In this case I think the answer is in the lack(?) of anti-aliasing for the renderer used (ref. smooth()).
(Provided quark’s assumtions above is correct, in that there’s no errors in your custom classes).
Still using Processing 3.5.4 btw.
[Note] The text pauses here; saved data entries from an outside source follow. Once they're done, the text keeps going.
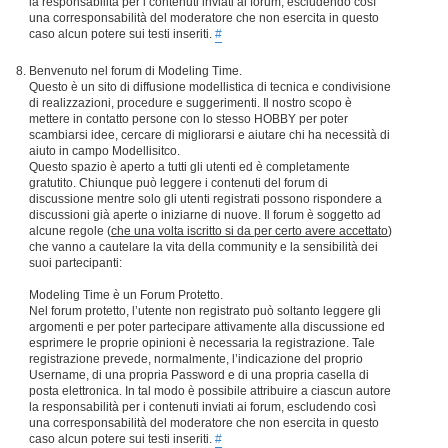
la responsabilità per i contenuti inviati ai forum, escludendo così
una corresponsabilità del moderatore che non esercita in questo
caso alcun potere sui testi inseriti.
#
Benvenuto nel forum di Modeling Time.
Questo è un sito di diffusione modellistica di tecnica e condivisione
di realizzazioni, procedure e suggerimenti. Il nostro scopo è
mettere in contatto persone con lo stesso HOBBY per poter
scambiarsi idee, cercare di migliorarsi e aiutare chi ha necessità di
aiuto in campo Modellisitco.
Questo spazio è aperto a tutti gli utenti ed è completamente
gratutito. Chiunque può leggere i contenuti del forum di
discussione mentre solo gli utenti registrati possono rispondere a
discussioni già aperte o iniziarne di nuove. Il forum è soggetto ad
alcune regole (
che una volta iscritto si da per certo avere accettato
)
che vanno a cautelare la vita della community e la sensibilità dei
suoi partecipanti:
Modeling Time è un Forum Protetto.
Nel forum protetto, l’utente non registrato può soltanto leggere gli
argomenti e per poter partecipare attivamente alla discussione ed
esprimere le proprie opinioni è necessaria la registrazione. Tale
registrazione prevede, normalmente, l’indicazione del proprio
Username, di una propria Password e di una propria casella di
posta elettronica. In tal modo è possibile attribuire a ciascun autore
la responsabilità per i contenuti inviati ai forum, escludendo così
una corresponsabilità del moderatore che non esercita in questo
caso alcun potere sui testi inseriti.
#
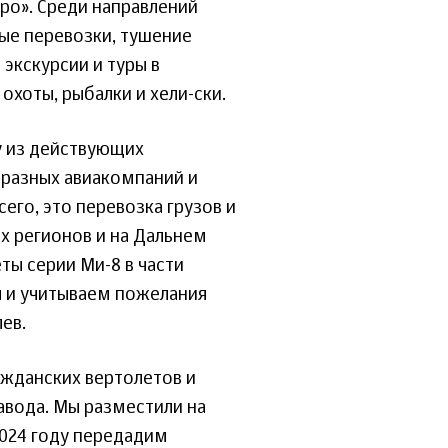
ро». Среди направлений
вые перевозки, тушение
экскурсии и туры в
охоты, рыбалки и хели-ски.
у из действующих
 разных авиакомпаний и
его, это перевозка грузов и
ых регионов и на Дальнем
ы серии Ми-8 в части
я и учитываем пожелания
ев.
ажданских вертолетов и
авода. Мы разместили на
2024 году передадим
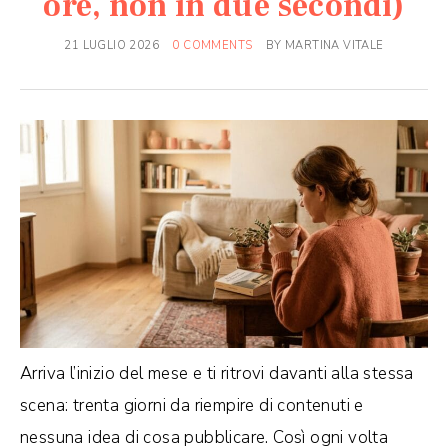
ore, non in due secondi)
21 LUGLIO 2026
0 COMMENTS
BY
MARTINA VITALE
Arriva l’inizio del mese e ti ritrovi davanti alla stessa
scena: trenta giorni da riempire di contenuti e
nessuna idea di cosa pubblicare. Così ogni volta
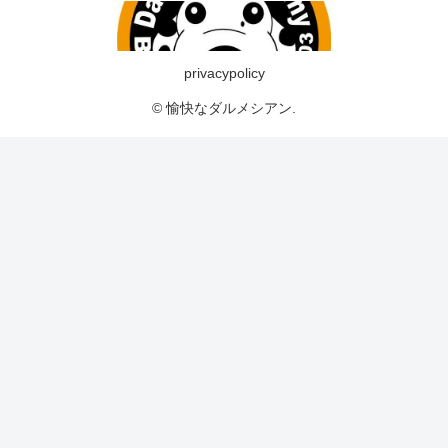
privacypolicy
© 愉快なダルメシアン.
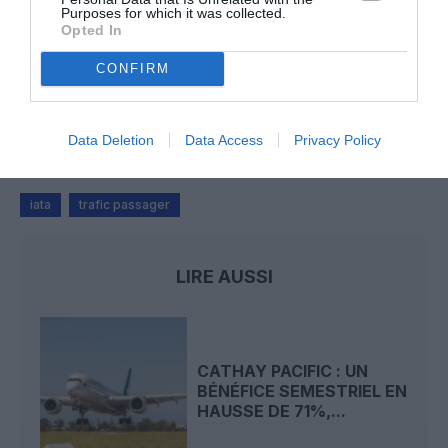
annulé au Canada
Purposes for which it was collected.
Opted In
CONFIRM
Donald Trump
a commenté l'article :
Air Force One : les retards de Boeing s’aggravent, la
cabine du futur 747-8 en cause
Data Deletion
Data Access
Privacy Policy
iata
trafic passager
LIRE AUSSI
CATHAY PACIFIC : UN
BÉNÉFICE SEMESTRIEL EN
HAUSSE DE 71%,...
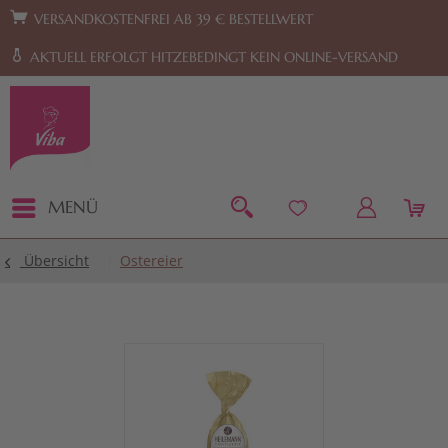
Zur Hauptnavigation springen
Zum Footer springen
VERSANDKOSTENFREI AB 39 € BESTELLWERT
AKTUELL ERFOLGT HITZEBEDINGT KEIN ONLINE-VERSAND
MENÜ
Übersicht
Ostereier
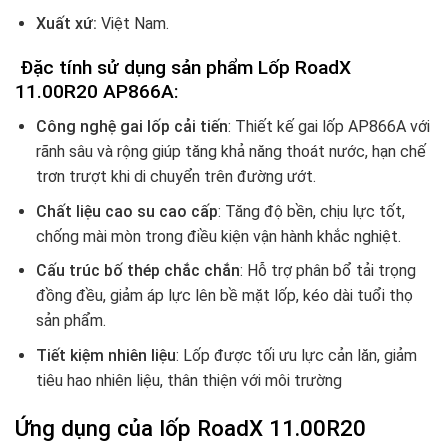
Xuất xứ:
Việt Nam.
Đặc tính sử dụng sản phẩm Lốp RoadX
11.00R20 AP866A:
Công nghệ gai lốp cải tiến
: Thiết kế gai lốp AP866A với
rãnh sâu và rộng giúp tăng khả năng thoát nước, hạn chế
trơn trượt khi di chuyển trên đường ướt.
Chất liệu cao su cao cấp
: Tăng độ bền, chịu lực tốt,
chống mài mòn trong điều kiện vận hành khắc nghiệt.
Cấu trúc bố thép chắc chắn
: Hỗ trợ phân bổ tải trọng
đồng đều, giảm áp lực lên bề mặt lốp, kéo dài tuổi thọ
sản phẩm.
Tiết kiệm nhiên liệu
: Lốp được tối ưu lực cản lăn, giảm
tiêu hao nhiên liệu, thân thiện với môi trường
Ứng dụng của lốp RoadX 11.00R20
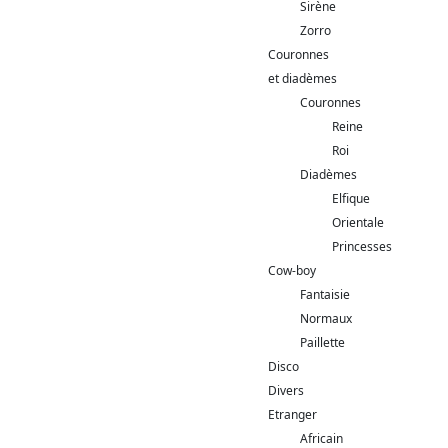
Sirène
Zorro
Couronnes
et diadèmes
Couronnes
Reine
Roi
Diadèmes
Elfique
Orientale
Princesses
Cow-boy
Fantaisie
Normaux
Paillette
Disco
Divers
Etranger
Africain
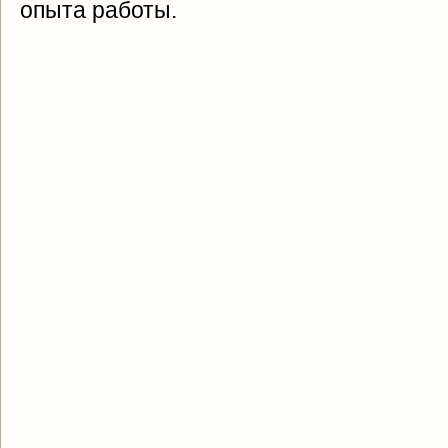
опыта работы.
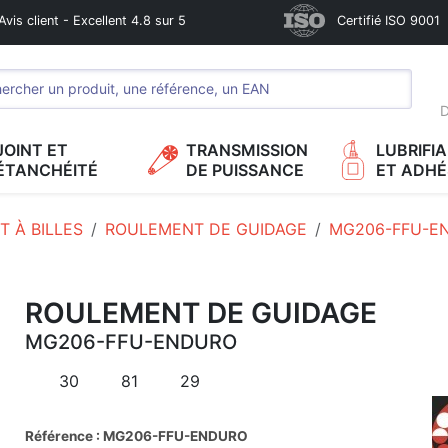
Avis client - Excellent 4.8 sur 5
Certifié ISO 9001
D
JOINT ET
TRANSMISSION
LUBRIFI
ÉTANCHÉITÉ
DE PUISSANCE
ET ADHÉ
 À BILLES
ROULEMENT DE GUIDAGE
MG206-FFU-E
ROULEMENT DE GUIDAGE
MG206-FFU-ENDURO
30
81
29
Référence : MG206-FFU-ENDURO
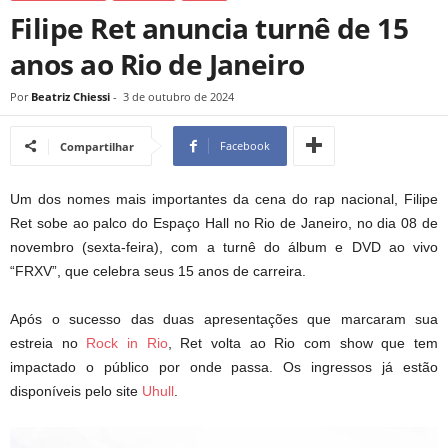
Filipe Ret anuncia turnê de 15
anos ao Rio de Janeiro
Por
Beatriz Chiessi
-
3 de outubro de 2024
Facebook
Compartilhar
Um dos nomes mais importantes da cena do rap nacional, Filipe
Ret sobe ao palco do Espaço Hall no Rio de Janeiro, no dia 08 de
novembro (sexta-feira), com a turnê do álbum e DVD ao vivo
“FRXV”, que celebra seus 15 anos de carreira.
Após o sucesso das duas apresentações que marcaram sua
estreia no
Rock in Rio
, Ret volta ao Rio com show que tem
impactado o público por onde passa. Os ingressos já estão
disponíveis pelo site
Uhull
.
Maybe it’s different for the new version?
size(820, 400, P2D);
smooth(3); // try 2,3,4 or 8
Based on quarks code above I made this little test:
Click to (un) expand
/* Quadratic Bezier test 1
Based on quarks cubic Bezier
https://discourse.processing.org/t/why-is-built-in-bezier-function-more-smooth-than-my-custom-bezier-function/31833/3
2021.08.25
*/
PVector pp1 = new PVector(100, 260), pp2 = new PVector(180, 340),
pp3 = new PVector(625, 340), pp4 = new PVector(800, 260);
PVector pc1 = new PVector(100, 100),
pc2 = new PVector(350, 180),
pc3 = new PVector(800, 100);
void setup() {
size(820, 400, P2D);
smooth(3); // try 2,3,4 or 8
//noSmooth();
background(255);
noFill();
stroke(0);
strokeWeight(6);
drawQuadraticCurve(pc1, pc2, pc3);
//stroke(90, 200, 90);
//strokeWeight(2);
//drawCubicCurve(pp1, pp2, pp3, pp4);
bezier(pp1.x, pp1.y, pp2.x, pp2.y, pp3.x, pp3.y, pp4.x, pp4.y);
}
void drawCubicCurve(PVector p1, PVector p2, PVector p3, PVector p4) {
PVector prevP = cubicBezier(p1, p2, p3, p4, 0);
float deltaT = 0.001;
for (float i = deltaT; i <= 1; i += deltaT) {
PVector nextP = cubicBezier(p1, p2, p3, p4, i);
line(nextP.x, nextP.y, prevP.x, prevP.y);
prevP = nextP;
}
}
PVector cubicBezier(PVector p1, PVector p2, PVector p3, PVector p4, float value) {
PVector r1 = PVector.lerp(p1, p2, value);
PVector r2 = PVector.lerp(p2, p3, value);
PVector r3 = PVector.lerp(p3, p4, value);
PVector r4 = PVector.lerp(r1, r2, value);
PVector r5 = PVector.lerp(r2, r3, value);
PVector r6 = PVector.lerp(r4, r5, value);
return r6;
}
void drawQuadraticCurve(PVector p1, PVector p2, PVector p3) {
PVector prevP = quadraticBezier(p1, p2, p3, 0);
float deltaT = 0.001;
for (float i = deltaT; i <= 1; i += deltaT) {
PVector nextP = quadraticBezier(p1, p2, p3, i);
line(nextP.x, nextP.y, prevP.x, prevP.y);
prevP = nextP;
}
}
PVector quadraticBezier(PVector p1, PVector p2, PVector p3, float value) {
PVector r1 = PVector.lerp(p1, p2, value);
PVector r2 = PVector.lerp(p2, p3, value);
PVector r3 = PVector.lerp(r1, r2, value);
return r3;
}
Btw what is the default renderer anyway?
I get different results from not specifying a renderer (= default), to specifying one. The default renderer doesn’t seem to have anti-aliasing at all? Yet the documentation states:
The default renderer uses smooth(3) by default
FX2D doesn’t seem to care about different smooth() settings either, but it’s still a bit more smoothed than the default renderer.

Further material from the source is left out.